» Exercise aim
Exactly the lines below from the one with "подготовки юных футболистов на базовом" up to and including the one with "Nährstoffpower von Fisch" make up the answer, with nothing else added.

___ Record extracts

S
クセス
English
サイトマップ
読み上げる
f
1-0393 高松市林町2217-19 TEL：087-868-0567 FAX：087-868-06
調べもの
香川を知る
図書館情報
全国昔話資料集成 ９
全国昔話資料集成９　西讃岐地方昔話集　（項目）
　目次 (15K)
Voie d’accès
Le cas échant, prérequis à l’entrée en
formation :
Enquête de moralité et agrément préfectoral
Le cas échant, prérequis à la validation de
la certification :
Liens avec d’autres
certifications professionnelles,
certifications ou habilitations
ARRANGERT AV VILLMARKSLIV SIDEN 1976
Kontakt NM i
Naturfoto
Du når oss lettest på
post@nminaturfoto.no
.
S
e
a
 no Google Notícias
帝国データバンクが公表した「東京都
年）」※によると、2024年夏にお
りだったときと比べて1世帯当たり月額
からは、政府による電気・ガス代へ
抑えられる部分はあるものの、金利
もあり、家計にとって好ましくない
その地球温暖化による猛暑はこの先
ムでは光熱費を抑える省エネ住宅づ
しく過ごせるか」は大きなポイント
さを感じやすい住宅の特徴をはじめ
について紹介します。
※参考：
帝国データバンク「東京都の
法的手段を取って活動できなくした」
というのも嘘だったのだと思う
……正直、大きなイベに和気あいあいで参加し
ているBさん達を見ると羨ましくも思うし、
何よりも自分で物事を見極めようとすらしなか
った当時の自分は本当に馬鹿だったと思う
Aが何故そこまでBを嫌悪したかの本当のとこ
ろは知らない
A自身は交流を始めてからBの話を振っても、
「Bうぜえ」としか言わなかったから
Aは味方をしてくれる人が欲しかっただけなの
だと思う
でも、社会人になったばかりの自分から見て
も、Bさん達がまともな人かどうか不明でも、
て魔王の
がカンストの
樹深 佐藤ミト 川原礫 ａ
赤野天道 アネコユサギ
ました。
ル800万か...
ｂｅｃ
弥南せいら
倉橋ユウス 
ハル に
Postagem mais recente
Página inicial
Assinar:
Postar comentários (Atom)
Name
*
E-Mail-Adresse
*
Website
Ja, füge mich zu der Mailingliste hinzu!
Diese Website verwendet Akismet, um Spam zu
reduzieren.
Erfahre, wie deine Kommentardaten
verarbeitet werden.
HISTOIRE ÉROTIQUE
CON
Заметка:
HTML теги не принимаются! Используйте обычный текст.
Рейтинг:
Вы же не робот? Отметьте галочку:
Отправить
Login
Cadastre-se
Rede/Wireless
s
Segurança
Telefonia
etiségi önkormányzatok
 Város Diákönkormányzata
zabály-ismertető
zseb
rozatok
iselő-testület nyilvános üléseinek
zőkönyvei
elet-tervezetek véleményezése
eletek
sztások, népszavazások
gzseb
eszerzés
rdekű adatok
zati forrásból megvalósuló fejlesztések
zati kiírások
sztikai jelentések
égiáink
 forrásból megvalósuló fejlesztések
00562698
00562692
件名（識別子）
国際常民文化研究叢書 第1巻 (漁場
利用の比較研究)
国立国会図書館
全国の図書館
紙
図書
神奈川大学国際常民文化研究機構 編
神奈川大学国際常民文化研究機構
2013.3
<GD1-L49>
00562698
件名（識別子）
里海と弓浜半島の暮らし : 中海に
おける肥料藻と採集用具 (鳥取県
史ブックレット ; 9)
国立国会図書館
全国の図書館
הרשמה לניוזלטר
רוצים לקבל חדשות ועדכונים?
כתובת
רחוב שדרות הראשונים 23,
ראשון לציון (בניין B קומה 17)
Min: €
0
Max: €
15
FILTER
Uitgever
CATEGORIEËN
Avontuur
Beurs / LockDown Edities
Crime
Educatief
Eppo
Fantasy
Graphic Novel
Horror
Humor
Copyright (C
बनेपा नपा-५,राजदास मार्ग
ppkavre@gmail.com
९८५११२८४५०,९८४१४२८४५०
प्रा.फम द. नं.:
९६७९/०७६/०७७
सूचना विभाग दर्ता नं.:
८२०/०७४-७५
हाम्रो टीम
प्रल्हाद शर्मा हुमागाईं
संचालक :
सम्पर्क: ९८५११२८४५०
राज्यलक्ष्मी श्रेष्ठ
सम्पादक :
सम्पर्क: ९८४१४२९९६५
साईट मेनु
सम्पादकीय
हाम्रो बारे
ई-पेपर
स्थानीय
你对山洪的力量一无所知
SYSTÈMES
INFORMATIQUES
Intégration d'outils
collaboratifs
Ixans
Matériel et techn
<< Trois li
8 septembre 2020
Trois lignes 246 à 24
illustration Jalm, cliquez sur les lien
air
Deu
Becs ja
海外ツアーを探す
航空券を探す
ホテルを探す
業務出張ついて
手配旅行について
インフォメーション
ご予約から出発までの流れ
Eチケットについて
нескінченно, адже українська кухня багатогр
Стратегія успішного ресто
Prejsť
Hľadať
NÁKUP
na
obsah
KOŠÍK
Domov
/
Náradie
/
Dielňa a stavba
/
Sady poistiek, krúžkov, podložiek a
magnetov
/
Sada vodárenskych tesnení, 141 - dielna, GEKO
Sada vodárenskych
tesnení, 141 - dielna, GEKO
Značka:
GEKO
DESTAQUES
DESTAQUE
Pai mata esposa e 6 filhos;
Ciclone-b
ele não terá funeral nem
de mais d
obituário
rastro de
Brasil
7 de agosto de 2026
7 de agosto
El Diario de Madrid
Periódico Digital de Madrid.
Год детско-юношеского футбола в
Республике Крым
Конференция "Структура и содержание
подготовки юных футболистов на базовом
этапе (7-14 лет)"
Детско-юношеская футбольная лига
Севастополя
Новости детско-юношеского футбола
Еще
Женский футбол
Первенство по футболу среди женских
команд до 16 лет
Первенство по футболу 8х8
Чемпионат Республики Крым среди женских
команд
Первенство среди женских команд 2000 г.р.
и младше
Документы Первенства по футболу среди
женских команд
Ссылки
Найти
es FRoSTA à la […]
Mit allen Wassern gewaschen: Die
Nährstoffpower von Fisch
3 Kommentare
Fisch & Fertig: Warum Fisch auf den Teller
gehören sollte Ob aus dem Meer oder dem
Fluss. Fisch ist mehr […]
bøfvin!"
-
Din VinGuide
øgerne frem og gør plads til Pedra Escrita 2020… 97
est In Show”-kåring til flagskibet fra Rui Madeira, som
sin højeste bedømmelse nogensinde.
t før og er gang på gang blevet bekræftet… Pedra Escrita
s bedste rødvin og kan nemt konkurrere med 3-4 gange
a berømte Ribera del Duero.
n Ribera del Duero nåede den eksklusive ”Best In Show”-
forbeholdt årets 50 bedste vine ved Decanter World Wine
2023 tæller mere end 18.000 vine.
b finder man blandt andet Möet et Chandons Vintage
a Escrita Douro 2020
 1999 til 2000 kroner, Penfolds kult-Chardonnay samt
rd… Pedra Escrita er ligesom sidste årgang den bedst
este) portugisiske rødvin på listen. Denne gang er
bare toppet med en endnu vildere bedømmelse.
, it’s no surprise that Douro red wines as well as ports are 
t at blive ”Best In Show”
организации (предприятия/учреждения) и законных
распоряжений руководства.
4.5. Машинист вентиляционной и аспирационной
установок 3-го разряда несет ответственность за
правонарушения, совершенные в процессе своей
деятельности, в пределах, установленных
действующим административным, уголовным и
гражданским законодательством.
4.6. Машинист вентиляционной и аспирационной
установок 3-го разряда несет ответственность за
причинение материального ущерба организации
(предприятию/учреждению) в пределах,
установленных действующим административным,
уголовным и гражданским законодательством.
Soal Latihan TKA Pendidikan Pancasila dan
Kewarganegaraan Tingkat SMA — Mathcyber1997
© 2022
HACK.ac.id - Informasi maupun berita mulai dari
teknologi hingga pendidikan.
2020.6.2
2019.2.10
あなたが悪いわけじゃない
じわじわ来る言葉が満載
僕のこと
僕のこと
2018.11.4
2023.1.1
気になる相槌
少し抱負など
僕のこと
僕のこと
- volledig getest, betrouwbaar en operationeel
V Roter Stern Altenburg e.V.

______

» Worked solution
подготовки юных футболистов на базовом
этапе (7-14 лет)"
Детско-юношеская футбольная лига
Севастополя
Новости детско-юношеского футбола
Еще
Женский футбол
Первенство по футболу среди женских
команд до 16 лет
Первенство по футболу 8х8
Чемпионат Республики Крым среди женских
команд
Первенство среди женских команд 2000 г.р.
и младше
Документы Первенства по футболу среди
женских команд
Ссылки
Найти
es FRoSTA à la […]
Mit allen Wassern gewaschen: Die
Nährstoffpower von Fisch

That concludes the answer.